Angela Grace-Russell was born in Toledo, Ohio, April 18, 1963, to the union of Curtis and Loretta (Brownlee) Grace. Her musical journey began at an early age starting with singing in the Stateline Church of the Living God choir where her grandmother, Bishop Ella Mae Dupree, was pastor. Angela watched her mother, Loretta Grace, play piano during church services and was always fascinated with it.
It was very uncommon in the 1970’s to see females playing string instruments in church, but during a national church assembly in Indianapolis, Indiana, a young lady by the name of Kim Postel, played a musical selection on the Hawaiian steel guitar and that inspired Angela to play.
She began playing the Hawaiian steel guitar as her first instrument and later moved on to the rhythm guitar, and drums.
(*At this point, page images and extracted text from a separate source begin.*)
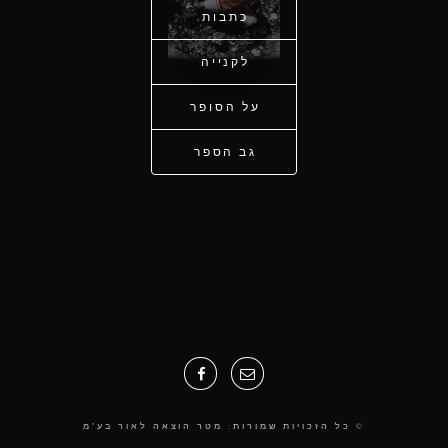
כתבות
לקנייה
על הסופר
גב הספר
כל הזכויות שמורות: מטר הוצאה לאור בע"מ ©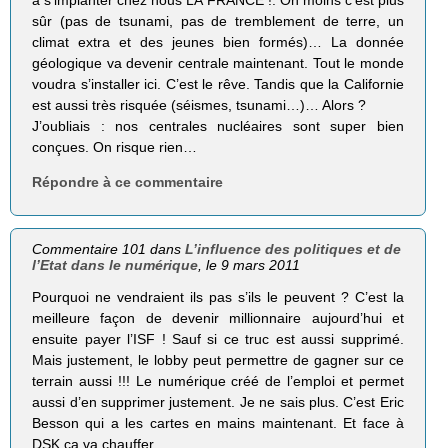
à s’implanter chez nous LA FRANCE !. On moins c’est plus
sûr (pas de tsunami, pas de tremblement de terre, un
climat extra et des jeunes bien formés)… La donnée
géologique va devenir centrale maintenant. Tout le monde
voudra s’installer ici. C’est le rêve. Tandis que la Californie
est aussi très risquée (séismes, tsunami…)… Alors ?
J’oubliais : nos centrales nucléaires sont super bien
conçues. On risque rien…
Répondre à ce commentaire
Commentaire 101 dans
L’influence des politiques et de
l’Etat dans le numérique
, le 9 mars 2011
Pourquoi ne vendraient ils pas s’ils le peuvent ? C’est la
meilleure façon de devenir millionnaire aujourd’hui et
ensuite payer l’ISF ! Sauf si ce truc est aussi supprimé.
Mais justement, le lobby peut permettre de gagner sur ce
terrain aussi !!! Le numérique créé de l’emploi et permet
aussi d’en supprimer justement. Je ne sais plus. C’est Eric
Besson qui a les cartes en mains maintenant. Et face à
DSK ça va chauffer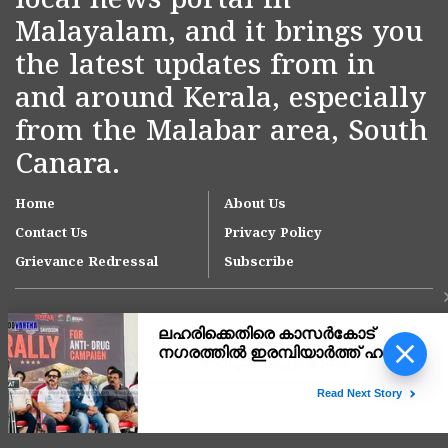
local news portal in
Malayalam, and it brings you
the latest updates from in
and around Kerala, especially
from the Malabar area, South
Canara.
Home
About Us
Contact Us
Privacy Policy
Grievance Redressal
Subscribe
നീലേശ്വരം നഗരസഭയിലെ
ആനച്ചാൽ-ഉച്ചൂളിക്കുതിർ
റോഡിലെ വെള്ളക്കെട്ട്
പരിഹരിക്കാൻ ഇടപെടൽ;
Copyright © 2007-
2026
Kasargodvartha
ഉദ്യോഗസ്ഥ സംഘം സ്ഥലം
സന്ദർശിച്ചു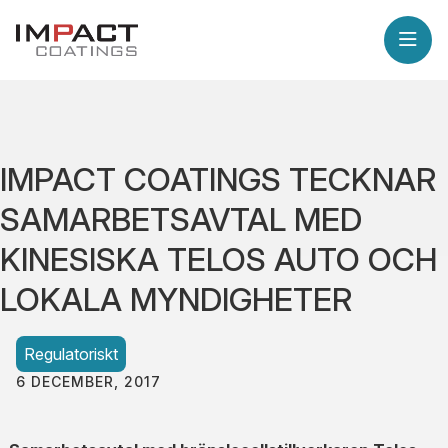
IMPACT COATINGS TECKNAR
SAMARBETSAVTAL MED
KINESISKA TELOS AUTO OCH
LOKALA MYNDIGHETER
Regulatoriskt
6 DECEMBER, 2017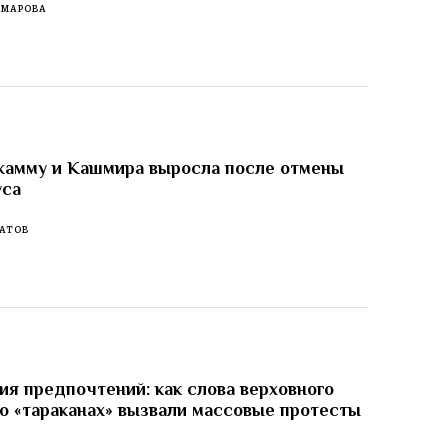
ОМАРОВА
жамму и Кашмира выросла после отмены
уса
АТОВ
я предпочтений: как слова верховного
о «тараканах» вызвали массовые протесты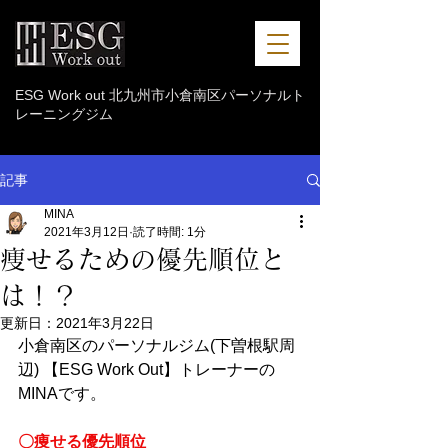
ESG Work out 北九州市小倉南区パーソナルト
レーニングジム
記事
MINA
2021年3月12日
読了時間: 1分
痩せるための優先順位と
は！？
更新日：
2021年3月22日
小倉南区のパーソナルジム(下曽根駅周
辺) 【ESG Work Out】トレーナーの
MINAです。
〇痩せる優先順位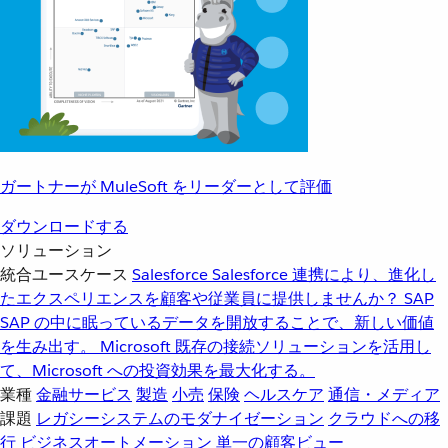
ガートナーが MuleSoft をリーダーとして評価
ダウンロードする
ソリューション
統合ユースケース
Salesforce
Salesforce 連携により、進化し
たエクスペリエンスを顧客や従業員に提供しませんか？
SAP
SAP の中に眠っているデータを開放することで、新しい価値
を生み出す。
Microsoft
既存の接続ソリューションを活用し
て、Microsoft への投資効果を最大化する。
業種
金融サービス
製造
小売
保険
ヘルスケア
通信・メディア
課題
レガシーシステムのモダナイゼーション
クラウドへの移
行
ビジネスオートメーション
単一の顧客ビュー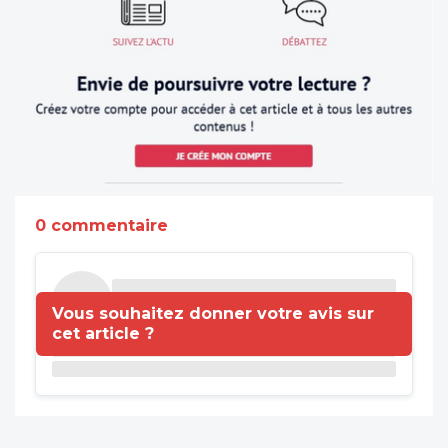
0 commentaire
Vous souhaitez donner votre avis sur
cet article ?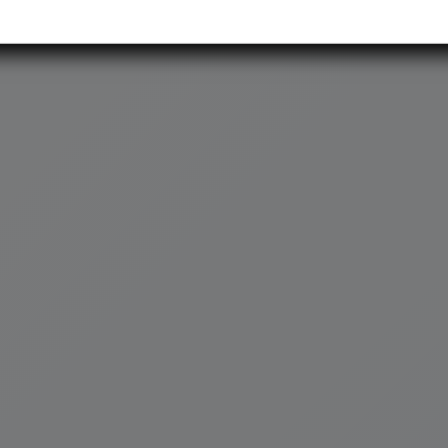
MAPA DEL SITIO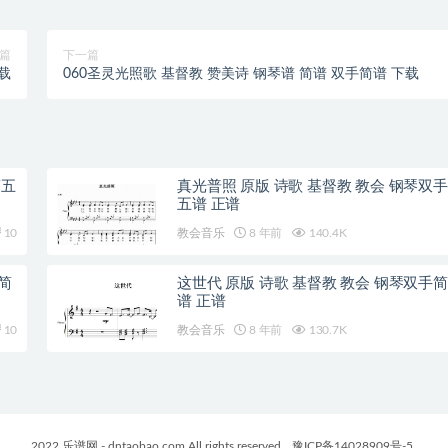
篇
下一篇
载
060圣灵光照歌 基督教 赞美诗 钢琴谱 简谱 双手简谱 下载
简五
真光普照 原版 诗歌 基督教 教会 钢琴双手
五谱 正谱
10
教会音乐
8 年前
140.4K
简
这世代 原版 诗歌 基督教 教会 钢琴双手简
谱 正谱
10
教会音乐
8 年前
130.7K
2022 乐谱网 - dntaobao.com All rights reserved
豫ICP备14028909号-5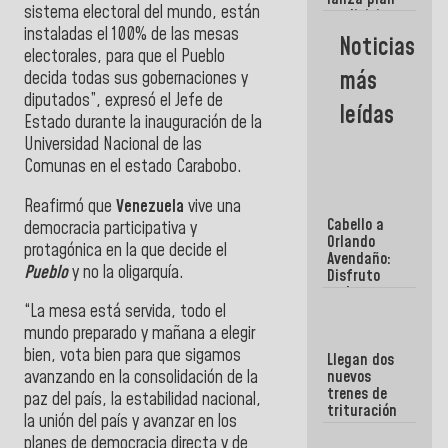
semana
sistema electoral del mundo, están
crediticio
con subsidio
instaladas el 100% de las mesas
Noticias
a Juntas de
electorales, para que el Pueblo
Condominio
más
decida todas sus gobernaciones y
diputados”, expresó el Jefe de
leídas
Estado durante la inauguración de la
Universidad Nacional de las
Comunas en el estado Carabobo.
Reafirmó que
Venezuela
vive una
Cabello a
democracia participativa y
Orlando
protagónica en la que decide el
Avendaño:
Pueblo
y no la oligarquía.
Disfruto
cada vez
que escribes
“La mesa está servida, todo el
porque lo
mundo preparado y mañana a elegir
que haces
bien, vota bien para que sigamos
Llegan dos
es
nuevos
avanzando en la consolidación de la
embarrarla
trenes de
paz del país, la estabilidad nacional,
trituración
la unión del país y avanzar en los
para
planes de democracia directa y de
optimizar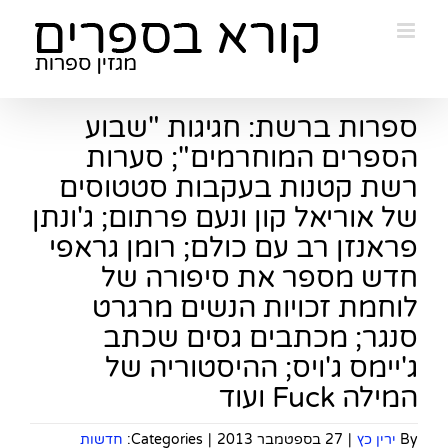
Ski
t
conten
ספרות ברשת: חגיגות "שבוע
הספרים המוחרמים"; סערות
רשת קטנות בעקבות סטטוסים
של אוריאל קון ונעם פרתום; ג'ונתן
פראנזן רב עם כולם; רומן גראפי
חדש מספר את סיפורה של
לוחמת זכויות הנשים מרגרט
סנגר; מכתבים גסים שכתב
ג'יימס ג'ויס; ההיסטוריה של
המילה Fuck ועוד
By
ירין כץ
|
27 בספטמבר 2013
|
Categories:
חדשות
As time went on, Angela started playing the piano for the group she formed with her sisters and friends and every now and again for the church choirs in the Toledo/Michigan areas. In 2019, Angela Grace Russell was inducted into the Queens Sacred Steel Hall of Fame.
Sacred Steel is an African-American gospel tradition that features the steel guitar in religious services. It originated in Pentecostal churches in the 1930s
It developed in the Church of the Living God, particularly in the Keith and Jewell Dominions.
Sacred Steel gained wider recognition through performances by artists like Robert Randolph, Calvin Cooke, Aubrey Ghent and the Campbell Brothers, who brought the genre to international fame.